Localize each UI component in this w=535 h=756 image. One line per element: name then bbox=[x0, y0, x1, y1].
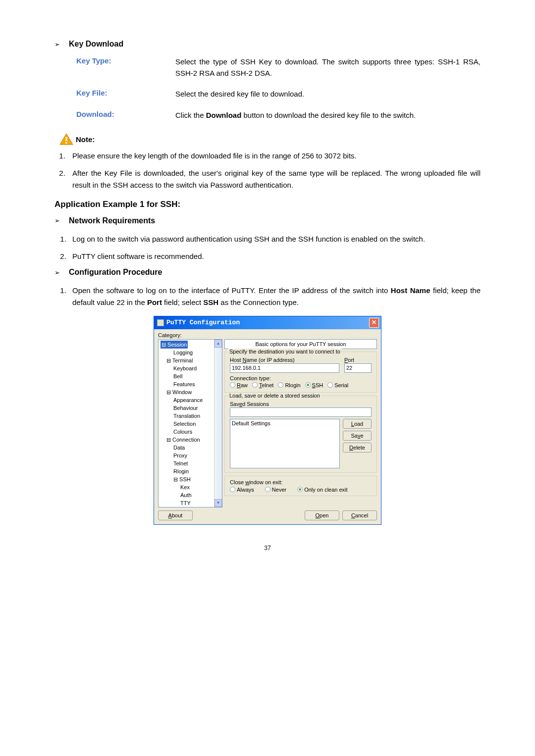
connection-type-label: Connection type: bbox=[230, 375, 372, 381]
tree-item[interactable]: ⊟ Session bbox=[160, 341, 222, 349]
putty-app-icon bbox=[157, 319, 164, 326]
panel-title: Basic options for your PuTTY session bbox=[224, 339, 377, 349]
close-window-label: Close window on exit: bbox=[230, 479, 372, 485]
hostname-label: Host Name (or IP address) bbox=[230, 357, 339, 363]
note-item-1: Please ensure the key length of the down… bbox=[67, 150, 481, 161]
scroll-up-icon[interactable]: ▲ bbox=[214, 340, 222, 348]
destination-legend: Specify the destination you want to conn… bbox=[228, 349, 342, 354]
radio-raw[interactable]: Raw bbox=[230, 382, 248, 388]
bullet-icon: ➢ bbox=[54, 269, 60, 276]
bullet-icon: ➢ bbox=[54, 217, 60, 224]
warning-icon bbox=[59, 133, 73, 145]
term-key-file: Key File: bbox=[76, 89, 175, 100]
port-label: Port bbox=[344, 357, 372, 363]
open-button[interactable]: Open bbox=[305, 510, 339, 520]
note-label: Note: bbox=[76, 135, 95, 144]
svg-rect-1 bbox=[66, 137, 67, 141]
network-req-2: PuTTY client software is recommended. bbox=[68, 251, 481, 262]
session-item-default[interactable]: Default Settings bbox=[232, 420, 338, 426]
key-download-heading: Key Download bbox=[69, 40, 123, 49]
about-button[interactable]: About bbox=[158, 510, 193, 520]
radio-rlogin[interactable]: Rlogin bbox=[278, 382, 300, 388]
network-req-heading: Network Requirements bbox=[69, 216, 155, 225]
cancel-button[interactable]: Cancel bbox=[342, 510, 377, 520]
section-heading: Application Example 1 for SSH: bbox=[54, 200, 481, 209]
tree-item[interactable]: Keyboard bbox=[160, 364, 222, 372]
tree-item[interactable]: Auth bbox=[160, 491, 222, 499]
load-button[interactable]: Load bbox=[343, 419, 372, 429]
port-input[interactable] bbox=[344, 363, 372, 373]
desc-key-file: Select the desired key file to download. bbox=[175, 89, 481, 100]
category-tree[interactable]: ⊟ SessionLogging⊟ TerminalKeyboardBellFe… bbox=[158, 339, 222, 507]
bullet-icon: ➢ bbox=[54, 41, 60, 48]
tree-item[interactable]: Colours bbox=[160, 428, 222, 436]
network-req-1: Log on to the switch via password authen… bbox=[68, 233, 481, 245]
tree-item[interactable]: Behaviour bbox=[160, 404, 222, 412]
tree-item[interactable]: Telnet bbox=[160, 459, 222, 467]
note-item-2: After the Key File is downloaded, the us… bbox=[67, 167, 481, 191]
tree-item[interactable]: Features bbox=[160, 380, 222, 388]
tree-item[interactable]: Proxy bbox=[160, 452, 222, 459]
radio-close-never[interactable]: Never bbox=[265, 487, 286, 493]
tree-item[interactable]: X11 bbox=[160, 507, 222, 507]
config-proc-1: Open the software to log on to the inter… bbox=[68, 285, 481, 308]
tree-item[interactable]: TTY bbox=[160, 499, 222, 507]
save-button[interactable]: Save bbox=[343, 431, 372, 441]
scroll-down-icon[interactable]: ▼ bbox=[214, 499, 222, 507]
saved-sessions-label: Saved Sessions bbox=[230, 401, 372, 407]
tree-item[interactable]: ⊟ SSH bbox=[160, 475, 222, 483]
sessions-list[interactable]: Default Settings bbox=[230, 419, 340, 468]
radio-close-only-on-clean-exit[interactable]: Only on clean exit bbox=[297, 487, 347, 493]
putty-title: PuTTY Configuration bbox=[166, 319, 240, 326]
radio-close-always[interactable]: Always bbox=[230, 487, 254, 493]
svg-rect-2 bbox=[66, 142, 67, 144]
putty-config-window: PuTTY Configuration ✕ Category: ⊟ Sessio… bbox=[154, 316, 381, 525]
close-icon[interactable]: ✕ bbox=[369, 318, 379, 328]
tree-item[interactable]: Translation bbox=[160, 412, 222, 420]
sessions-legend: Load, save or delete a stored session bbox=[228, 393, 321, 399]
desc-download: Click the Download button to download th… bbox=[175, 110, 481, 121]
tree-item[interactable]: Logging bbox=[160, 349, 222, 356]
saved-sessions-input[interactable] bbox=[230, 407, 372, 417]
delete-button[interactable]: Delete bbox=[343, 443, 372, 453]
tree-item[interactable]: ⊟ Window bbox=[160, 388, 222, 396]
tree-item[interactable]: ⊟ Terminal bbox=[160, 356, 222, 364]
term-key-type: Key Type: bbox=[76, 56, 175, 79]
tree-item[interactable]: Data bbox=[160, 444, 222, 452]
desc-key-type: Select the type of SSH Key to download. … bbox=[175, 56, 481, 79]
category-label: Category: bbox=[158, 332, 377, 338]
tree-item[interactable]: Kex bbox=[160, 483, 222, 491]
tree-item[interactable]: Selection bbox=[160, 420, 222, 428]
radio-telnet[interactable]: Telnet bbox=[252, 382, 273, 388]
tree-item[interactable]: Appearance bbox=[160, 396, 222, 404]
scrollbar[interactable]: ▲ ▼ bbox=[214, 340, 222, 507]
radio-serial[interactable]: Serial bbox=[327, 382, 348, 388]
tree-item[interactable]: ⊟ Connection bbox=[160, 436, 222, 444]
hostname-input[interactable] bbox=[230, 363, 339, 373]
page-number: 37 bbox=[54, 545, 481, 552]
radio-ssh[interactable]: SSH bbox=[305, 382, 323, 388]
config-proc-heading: Configuration Procedure bbox=[69, 268, 162, 277]
term-download: Download: bbox=[76, 110, 175, 121]
tree-item[interactable]: Rlogin bbox=[160, 467, 222, 475]
tree-item[interactable]: Bell bbox=[160, 372, 222, 380]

----

_EXERCISE OBJECTIVE_. Exact reproduction of the entries above is what's needed; images stay out.

_RESPONSE TO THE TASK_.
Localize each UI component in this w=535 h=756 image. One line per element: name then bbox=[x0, y0, x1, y1].
connection-type-label: Connection type: bbox=[230, 375, 372, 381]
tree-item[interactable]: ⊟ Session bbox=[160, 341, 222, 349]
putty-app-icon bbox=[157, 319, 164, 326]
panel-title: Basic options for your PuTTY session bbox=[224, 339, 377, 349]
close-window-label: Close window on exit: bbox=[230, 479, 372, 485]
hostname-label: Host Name (or IP address) bbox=[230, 357, 339, 363]
note-item-1: Please ensure the key length of the down… bbox=[67, 150, 481, 161]
scroll-up-icon[interactable]: ▲ bbox=[214, 340, 222, 348]
destination-legend: Specify the destination you want to conn… bbox=[228, 349, 342, 354]
radio-raw[interactable]: Raw bbox=[230, 382, 248, 388]
bullet-icon: ➢ bbox=[54, 269, 60, 276]
bullet-icon: ➢ bbox=[54, 217, 60, 224]
warning-icon bbox=[59, 133, 73, 145]
term-key-file: Key File: bbox=[76, 89, 175, 100]
port-label: Port bbox=[344, 357, 372, 363]
open-button[interactable]: Open bbox=[305, 510, 339, 520]
note-label: Note: bbox=[76, 135, 95, 144]
svg-rect-1 bbox=[66, 137, 67, 141]
network-req-2: PuTTY client software is recommended. bbox=[68, 251, 481, 262]
session-item-default[interactable]: Default Settings bbox=[232, 420, 338, 426]
key-download-heading: Key Download bbox=[69, 40, 123, 49]
about-button[interactable]: About bbox=[158, 510, 193, 520]
radio-rlogin[interactable]: Rlogin bbox=[278, 382, 300, 388]
network-req-heading: Network Requirements bbox=[69, 216, 155, 225]
cancel-button[interactable]: Cancel bbox=[342, 510, 377, 520]
section-heading: Application Example 1 for SSH: bbox=[54, 200, 481, 209]
tree-item[interactable]: Keyboard bbox=[160, 364, 222, 372]
tree-item[interactable]: Auth bbox=[160, 491, 222, 499]
load-button[interactable]: Load bbox=[343, 419, 372, 429]
port-input[interactable] bbox=[344, 363, 372, 373]
desc-key-file: Select the desired key file to download. bbox=[175, 89, 481, 100]
category-tree[interactable]: ⊟ SessionLogging⊟ TerminalKeyboardBellFe… bbox=[158, 339, 222, 507]
bullet-icon: ➢ bbox=[54, 41, 60, 48]
tree-item[interactable]: Colours bbox=[160, 428, 222, 436]
network-req-1: Log on to the switch via password authen… bbox=[68, 233, 481, 245]
tree-item[interactable]: Behaviour bbox=[160, 404, 222, 412]
tree-item[interactable]: Telnet bbox=[160, 459, 222, 467]
note-item-2: After the Key File is downloaded, the us… bbox=[67, 167, 481, 191]
tree-item[interactable]: Features bbox=[160, 380, 222, 388]
tree-item[interactable]: Proxy bbox=[160, 452, 222, 459]
radio-close-never[interactable]: Never bbox=[265, 487, 286, 493]
tree-item[interactable]: X11 bbox=[160, 507, 222, 507]
config-proc-1: Open the software to log on to the inter… bbox=[68, 285, 481, 308]
tree-item[interactable]: TTY bbox=[160, 499, 222, 507]
save-button[interactable]: Save bbox=[343, 431, 372, 441]
scroll-down-icon[interactable]: ▼ bbox=[214, 499, 222, 507]
saved-sessions-label: Saved Sessions bbox=[230, 401, 372, 407]
tree-item[interactable]: ⊟ SSH bbox=[160, 475, 222, 483]
sessions-list[interactable]: Default Settings bbox=[230, 419, 340, 468]
radio-close-only-on-clean-exit[interactable]: Only on clean exit bbox=[297, 487, 347, 493]
putty-title: PuTTY Configuration bbox=[166, 319, 240, 326]
radio-close-always[interactable]: Always bbox=[230, 487, 254, 493]
svg-rect-2 bbox=[66, 142, 67, 144]
putty-config-window: PuTTY Configuration ✕ Category: ⊟ Sessio… bbox=[154, 316, 381, 525]
close-icon[interactable]: ✕ bbox=[369, 318, 379, 328]
tree-item[interactable]: Translation bbox=[160, 412, 222, 420]
sessions-legend: Load, save or delete a stored session bbox=[228, 393, 321, 399]
desc-download: Click the Download button to download th… bbox=[175, 110, 481, 121]
tree-item[interactable]: Logging bbox=[160, 349, 222, 356]
saved-sessions-input[interactable] bbox=[230, 407, 372, 417]
delete-button[interactable]: Delete bbox=[343, 443, 372, 453]
tree-item[interactable]: ⊟ Window bbox=[160, 388, 222, 396]
tree-item[interactable]: ⊟ Terminal bbox=[160, 356, 222, 364]
term-key-type: Key Type: bbox=[76, 56, 175, 79]
tree-item[interactable]: Data bbox=[160, 444, 222, 452]
desc-key-type: Select the type of SSH Key to download. … bbox=[175, 56, 481, 79]
category-label: Category: bbox=[158, 332, 377, 338]
tree-item[interactable]: Kex bbox=[160, 483, 222, 491]
tree-item[interactable]: Selection bbox=[160, 420, 222, 428]
radio-telnet[interactable]: Telnet bbox=[252, 382, 273, 388]
tree-item[interactable]: Appearance bbox=[160, 396, 222, 404]
scrollbar[interactable]: ▲ ▼ bbox=[214, 340, 222, 507]
radio-serial[interactable]: Serial bbox=[327, 382, 348, 388]
tree-item[interactable]: ⊟ Connection bbox=[160, 436, 222, 444]
hostname-input[interactable] bbox=[230, 363, 339, 373]
page-number: 37 bbox=[54, 545, 481, 552]
radio-ssh[interactable]: SSH bbox=[305, 382, 323, 388]
config-proc-heading: Configuration Procedure bbox=[69, 268, 162, 277]
term-download: Download: bbox=[76, 110, 175, 121]
tree-item[interactable]: Rlogin bbox=[160, 467, 222, 475]
tree-item[interactable]: Bell bbox=[160, 372, 222, 380]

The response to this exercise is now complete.